Erdoğan çıkardığı Milli Görüş gömleğini tekrar mı giyiyor?
Son kabine değişikliği, AKP’nin önümüzdeki seçimlerde Saadet Partisi’nin oylarına göz diktiğinin kanıtı gibi durmuyor mu?
ABD Kongresi’ne bağlı Uluslarası Din Özgürlüğü Komisyonu, Türkiye’de uygulanan ‘katı laiklik’ nedeniyle halkın dinini yaşamakta zorluk çektiğini, laikliğin yumuşatılması için ABD’nin Türkiye’yi yeni yasalar çıkarılması konusunda teşvik etmesi gerektiğini kaydetip, Obama’ya şu önerileri sundu:
- Türkiye’de dinin daha özgürleştirilmesi için yasalar çıkarılması teşvik edilsin.

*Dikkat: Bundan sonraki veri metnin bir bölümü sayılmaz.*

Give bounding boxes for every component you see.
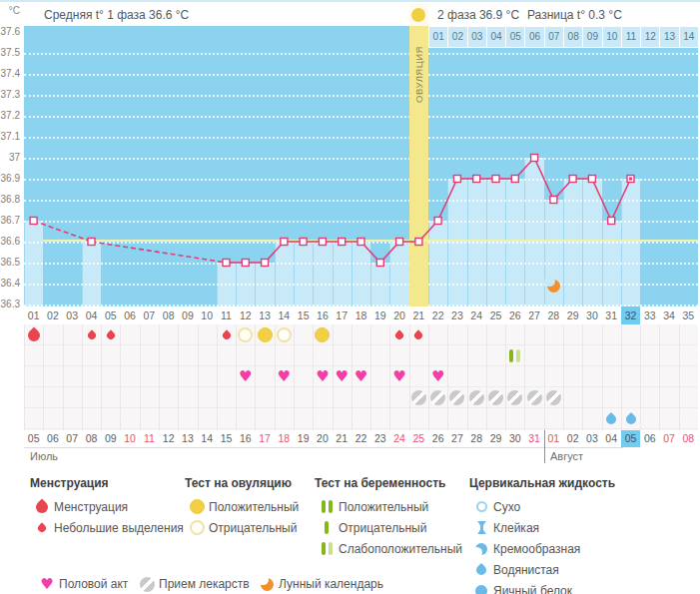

Özellikle kadınların kamusal alanda dinlerini kıyafetleri aracılığıyla da yaşayabilmeleri için Türk yetkililerle işbirliği alanları aransın.
- Bunu yaparken Türk devletinin laik yapısının korunması ve başörtüsü takmama tercihinde bulunanların da haklarının korunması için çabalar gerçekleştirilsin.
- Her kim olursa olsun, başörtüsü takan ya da takmayan, eğitim hakkının sağlanması için çaba sarf edilsin.
Sağolsun şu Obama! 100. gününde yaptığı açıklamalardan anlaşıldığı kadar başında bu kadar dert varken bile, Türkiye’nin laikliği, Ermeni sorunu, ekonomisi, eğitimi, askeri, AB’ye üyeliği herşeyi ile ilgileniyor.
Diyorum ki Erdoğan’la bir yer değiştirseler. Türkiye’de pek bir şeyin değişeceğini sanmam ama ABD halkı ...!!!